TypoKit’s router is a compiled radix tree — constructed at build time in Rust, serialized to a plain TypeScript module, and consumed at runtime for O(k) route lookup (where k is the number of path segments). No runtime route compilation, no regex matching, no linear scans.

Traditional frameworks compile routes at server startup — parsing path patterns, building regex tables, and constructing lookup structures on every cold start. TypoKit moves all of this to build time:

ApproachWhen routes are compiledStartup costLookup complexity
Express-style linear scanServer startupO(n) registrationO(n) per request
Fastify-style radix treeServer startupO(n) constructionO(k) per request
TypoKit compiled radix treeBuild time (Rust)O(1) — load pre-built treeO(k) per request

By compiling the radix tree in Rust during the build step, TypoKit achieves:

  1. Near-zero startup cost — The tree is already built; runtime just loads the module
  2. O(k) lookup — Walk the tree by path segment depth, not route count
  3. AI-inspectable output — The compiled tree is a plain TypeScript file that agents can read and understand
  4. Deterministic behavior — The same route definitions always produce the same tree; no runtime surprises

Route compilation is stage 3 of 8 in the Rust transform pipeline, handled by route_compiler.rs in @typokit/transform-native. The process:

  1. Extract route contracts — The type extractor (stage 2) identifies all RouteContract interfaces and their HTTP method + path declarations (e.g., "GET /users/:id").

  2. Parse path patterns — Each path is split into segments. Segments are classified as:

    • Static — Exact string match (e.g., users, posts)
    • Parameterized — Starts with : (e.g., :id, :slug)
    • Wildcard* catch-all (e.g., *path matches all remaining segments)
  3. Construct the radix tree — Segments are inserted into a compressed trie (radix tree).
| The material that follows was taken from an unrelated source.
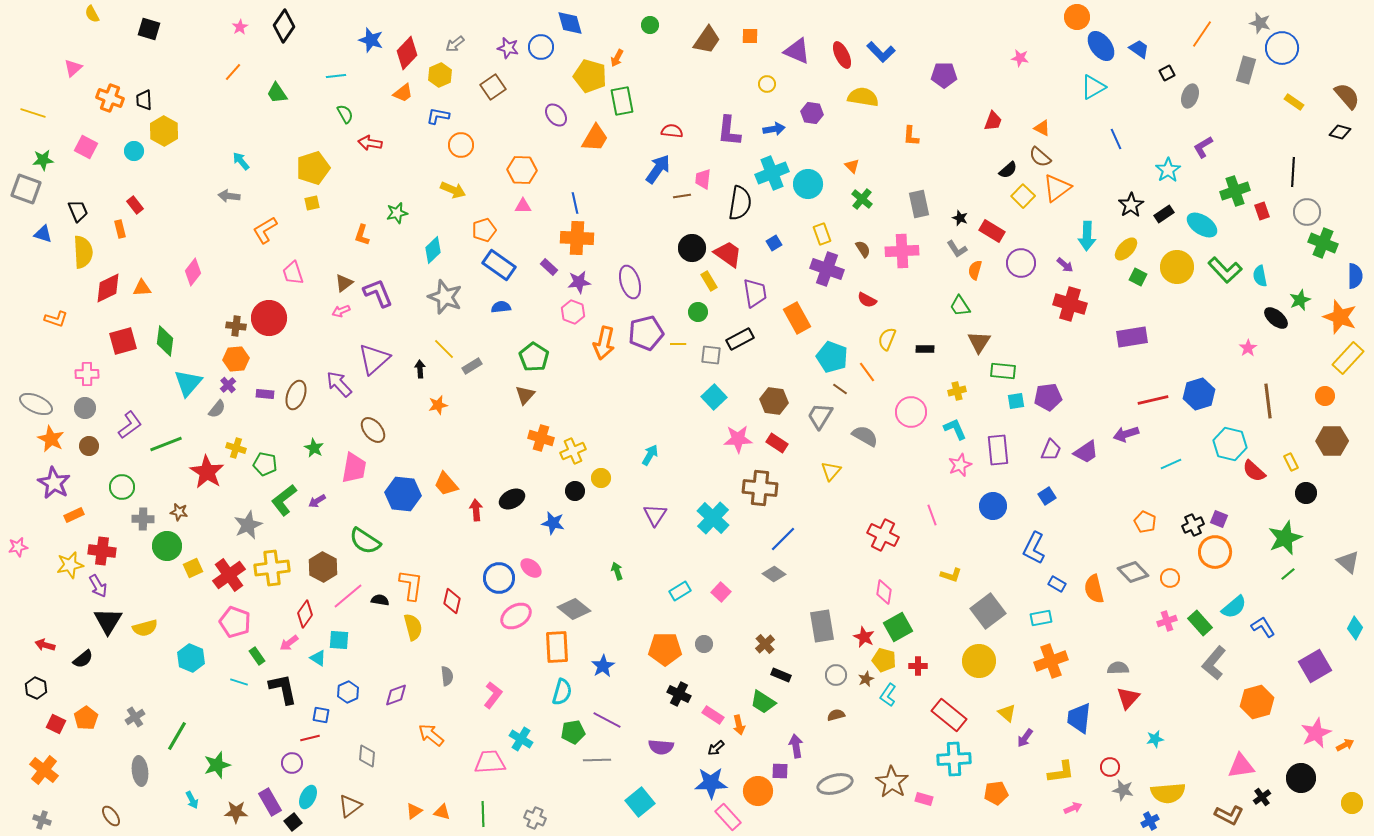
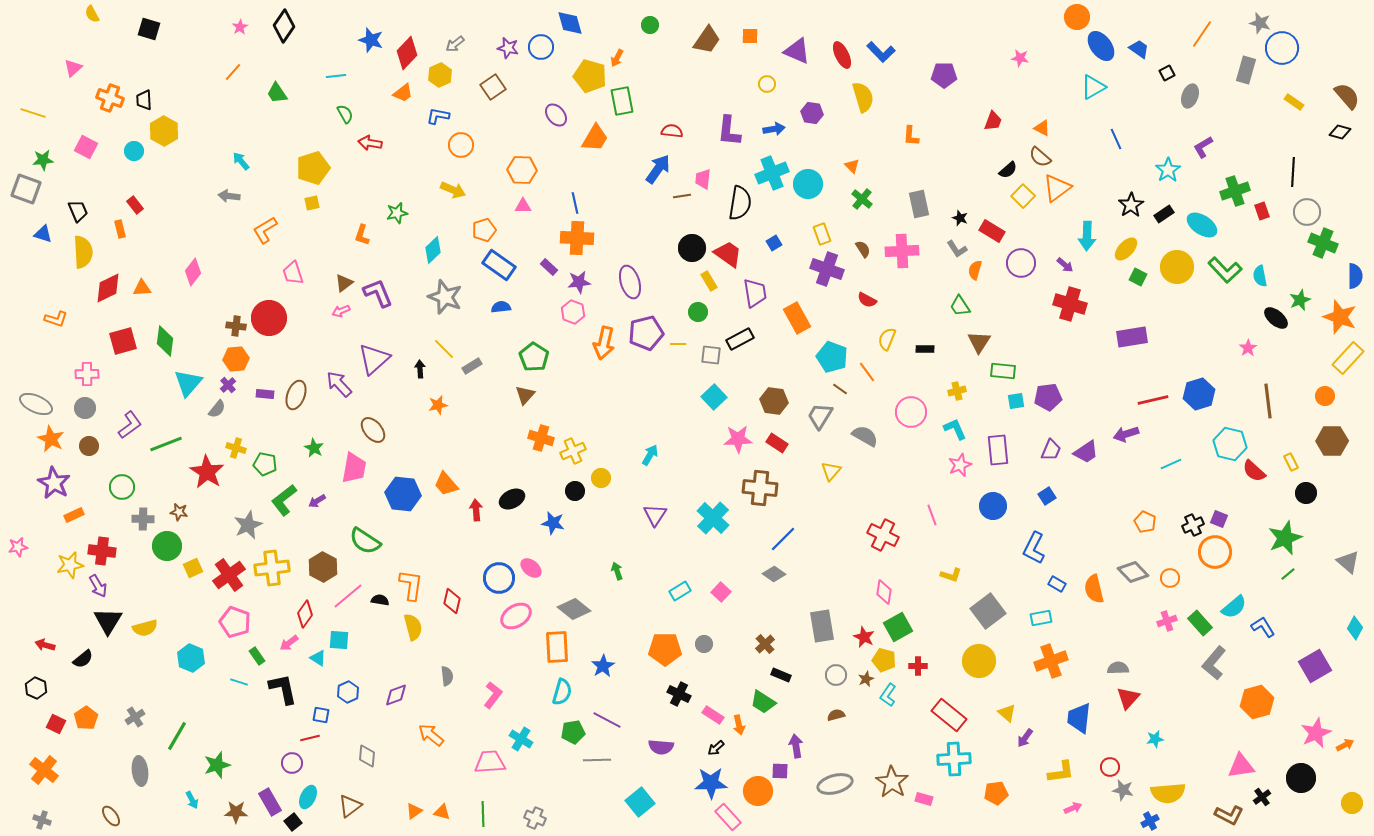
yellow semicircle at (863, 97): rotated 64 degrees clockwise
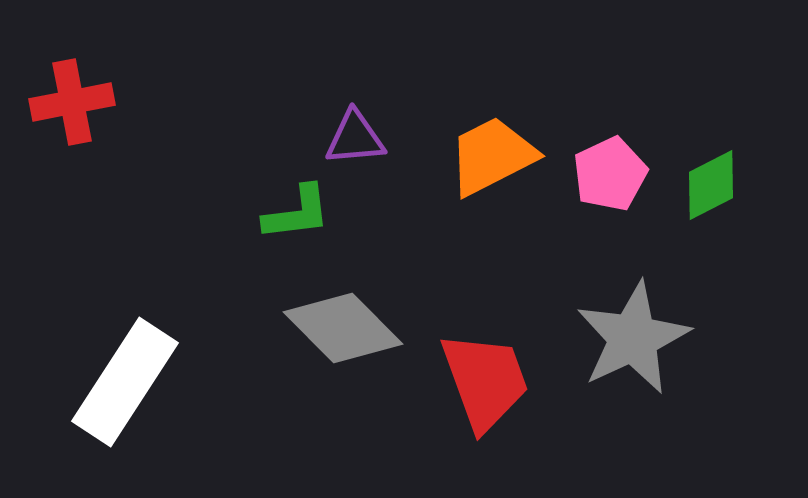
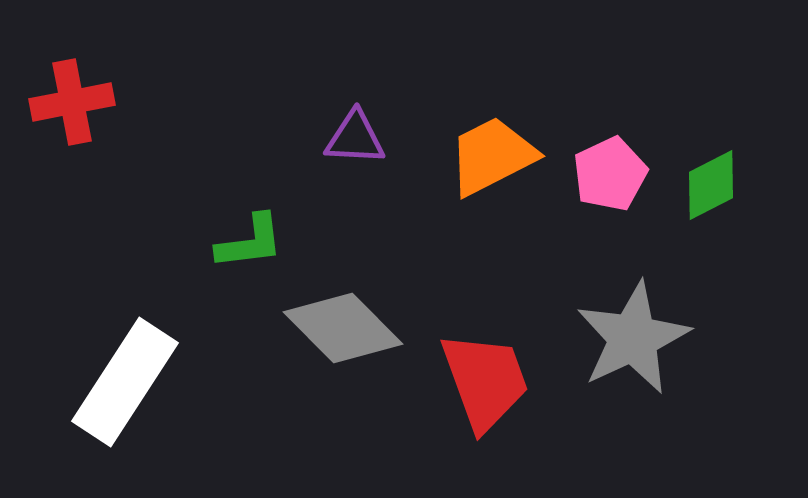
purple triangle: rotated 8 degrees clockwise
green L-shape: moved 47 px left, 29 px down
Shared prefixes are merged into common nodes, minimizing memory and maximizing lookup speed.

  4. Assign handler references — Each leaf node is annotated with a handler reference key (method + path) that maps to the handler registry at runtime.

  5. Serialize to TypeScript — The tree structure is serialized as a plain TypeScript module at .typokit/routes/compiled-router.ts.

A radix tree (also called a compressed trie or Patricia tree) stores strings by their shared prefixes. For URL routing, each node represents one or more path segments:

Routes defined:
GET /users
GET /users/:id
GET /users/:id/posts
POST /users
GET /posts
GET /posts/:slug
Radix tree structure:
root
├── users ──────────── [GET, POST]
│ └── :id ────────── [GET]
│ └── posts ──── [GET]
└── posts ──────────── [GET]
└── :slug ──────── [GET]

The key insight: looking up /users/abc123/posts requires walking exactly 3 nodes (users:idposts), regardless of how many total routes exist. This is the O(k) guarantee — k is path depth, not route count.

The Rust transform serializes the radix tree to .typokit/routes/compiled-router.ts. Here’s an example of the generated output for a typical API:

.typokit/routes/compiled-router.ts
// AUTO-GENERATED — do not edit. Regenerated on every build.
import type { CompiledRouteNode, CompiledRouteTree } from "@typokit/types";
export const routeTree: CompiledRouteTree = {
root: {
segment: "",
children: [
{
segment: "users",
methods: {
GET: { ref: "GET /users", validators: ["PaginatedQuery"] },
POST: { ref: "POST /users", validators: ["CreateUserInput"] },
},
children: [
{
segment: ":id",
paramName: "id",
methods: {
GET: { ref: "GET /users/:id", validators: [] },
PUT: { ref: "PUT /users/:id", validators: ["UpdateUserInput"] },
DELETE: { ref: "DELETE /users/:id", validators: [] },
},
children: [
{
segment: "posts",
methods: {
GET: { ref: "GET /users/:id/posts", validators: ["PaginatedQuery"] },
},
children: [],
},
],
},
],
},
{
segment: "posts",
methods: {
GET: { ref: "GET /posts", validators: ["PaginatedQuery"] },
POST: { ref: "POST /posts", validators: ["CreatePostInput"] },
},
children: [
{
segment: ":slug",
paramName: "slug",
methods: {
GET: { ref: "GET /posts/:slug", validators: [] },
},
children: [],
},
],
},
],
},
metadata: {
totalRoutes: 8,
maxDepth: 3,
staticRoutes: 3,
parameterizedRoutes: 5,
generatedAt: "2026-03-02T12:00:00.000Z",
},
};

Alongside the compiled router, the build generates .typokit/routes/route-table.ts — a flat registry mapping handler references to their metadata:

.typokit/routes/route-table.ts
// AUTO-GENERATED — do not edit.
import type { RouteTableEntry } from "@typokit/types";
export const routeTable: Record<string, RouteTableEntry> = {
"GET /users": {
method: "GET",
path: "/users",
params: [],
querySchema: "PaginatedQuery",
responseSchema: "PaginatedResponse<PublicUser>",
middleware: [],
},
"GET /users/:id": {
method: "GET",
path: "/users/:id",
params: ["id"],
querySchema: null,
responseSchema: "PublicUser",
middleware: [],
},
"POST /users": {
method: "POST",
path: "/users",
params: [],
bodySchema: "CreateUserInput",
responseSchema: "PublicUser",
middleware: [],
},
// ... additional routes
};

Server adapters use both files: the compiled router for request matching and the route table for handler metadata (validation schemas, middleware chains, response types).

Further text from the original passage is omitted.